New routes of the diaziridine cycle expansion were revealed in the interaction of trans- and cis-diaziridines with a broad range of dipolarophiles. These underlined the elaboration of new synthetic alternatives for preparing derivatives of imidazolidin-4-ones, substituted pyrazolines, 1,5-diazabicyclo[3.3.0]octanes, and new heterocyclic systems annelated with triazoline, thiodiazolidine, pyrazolidine, and pyrazole heterocycles that incorporate reactive functional groupings and pharmacophore heterocycles as substituents.
Ionic liquids (ILs) were found to show promise as substrate-specific recoverable solvents, promoters and catalysts for a variety of classic organic interactions such as 1,3-dipolar cycloaddition, Bischler-Napieralski, Henry and Mannich reactions, Schmidt and Chapman rearrangements, nucleophilic aromatic cine-substitutions, cycloreversion, etc. The research resulted in novel efficient and eco-safe methods comprised of few steps – intermediates are generated in situ, which allow syntheses of both known and new nitrogen heterocyclic structures and a number of aromatic and high energy molecules.

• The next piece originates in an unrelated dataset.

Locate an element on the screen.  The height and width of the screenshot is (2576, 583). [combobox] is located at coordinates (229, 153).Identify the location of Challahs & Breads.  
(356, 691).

Four new methods for preparing glycoluril thioanalogs, new pharmacologically active substances with a wide scope of action – anxiolytic, cytotoxic and antibacterial, were developed. The methods base on two approaches: 1) triazine cycle narrowing in imidazo[4,5-e]-1,2,4-triazines under the impact of aromatic aldehydes or sodium nitrate in acidic media, and 2) cyclocondensation of 4,5-dihydroxyimidazolidin-3-ones (thiones) with monosubstituted ureas or potassium thiocyanate in acidic media.

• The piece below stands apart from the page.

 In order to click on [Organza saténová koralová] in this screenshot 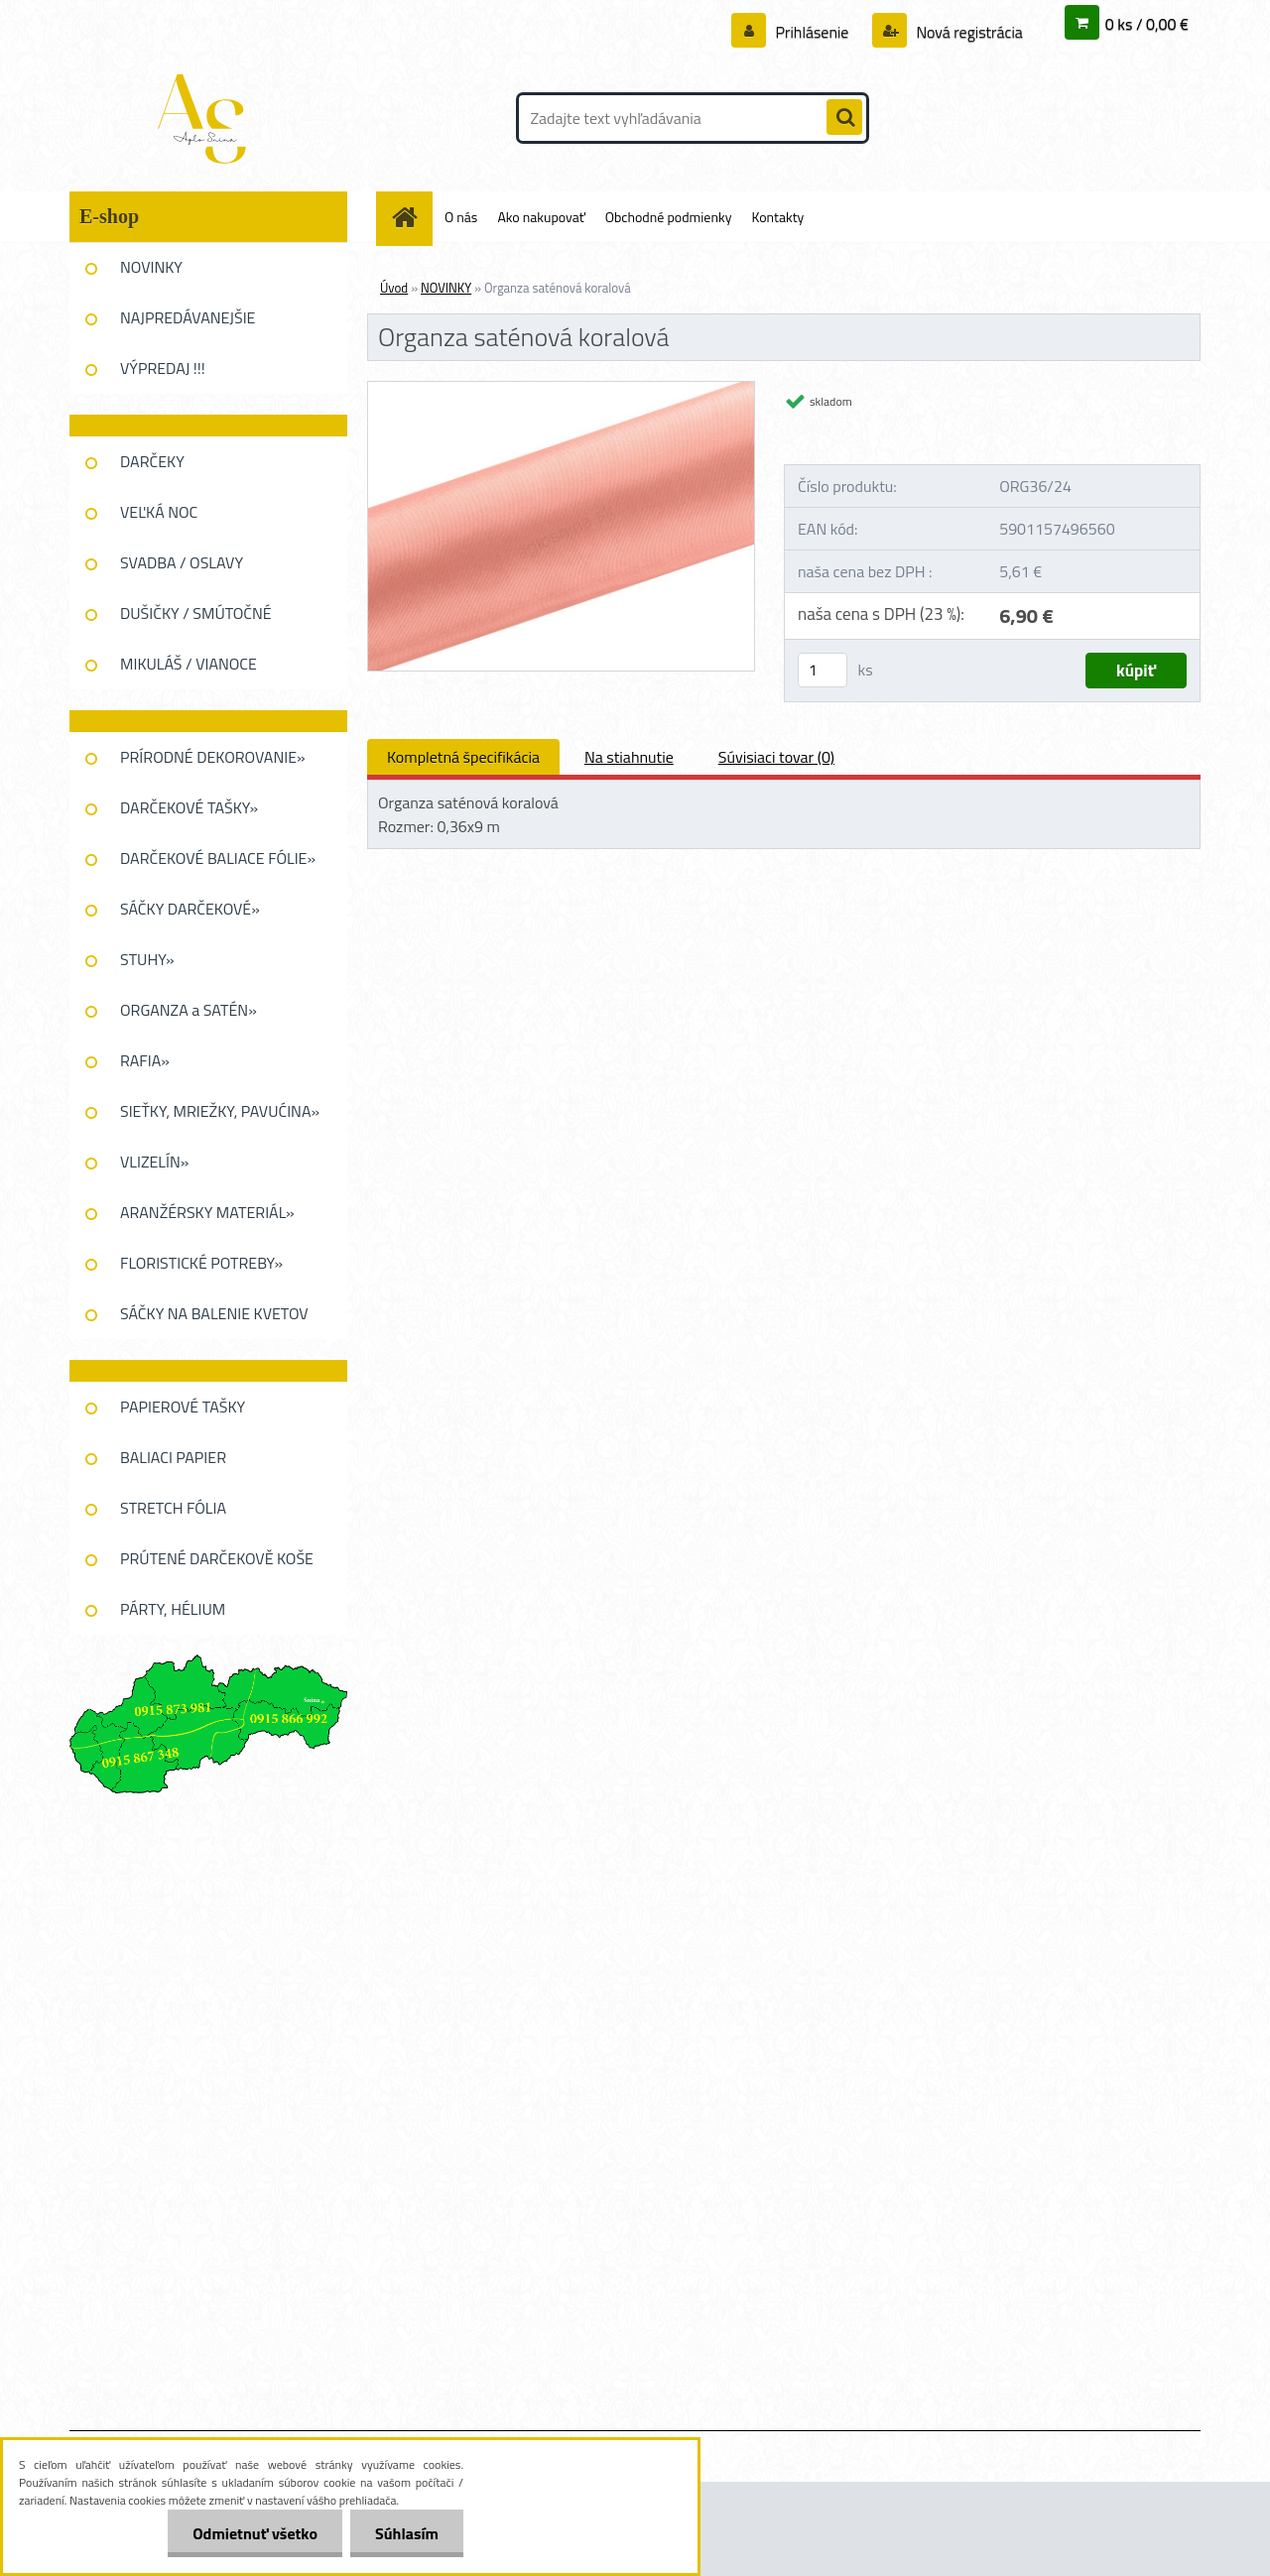, I will do `click(561, 390)`.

An efficient methodology of the synthesis of energy-intensive polynitro secondary amines, s-tetrazine and azolo[b]-s-tetrazine derivatives, was developed. The target products are sourced from the single and readily available compound – 3,6-bis(3,5-dimethylpyrazol-1-yl)-s-tetrazine. In the first step, an annelated tetrazine, viz. [1,2,4]triazolo[4,3-b]-s-tetrazine, is generated and then the dimethylpyrazole cycle is substituted by energy-intensive hetarylamines. This is the first example of the application of combinatory chemistry in the area of energetic materials. More than one hundred compounds of this kind have been synthesized.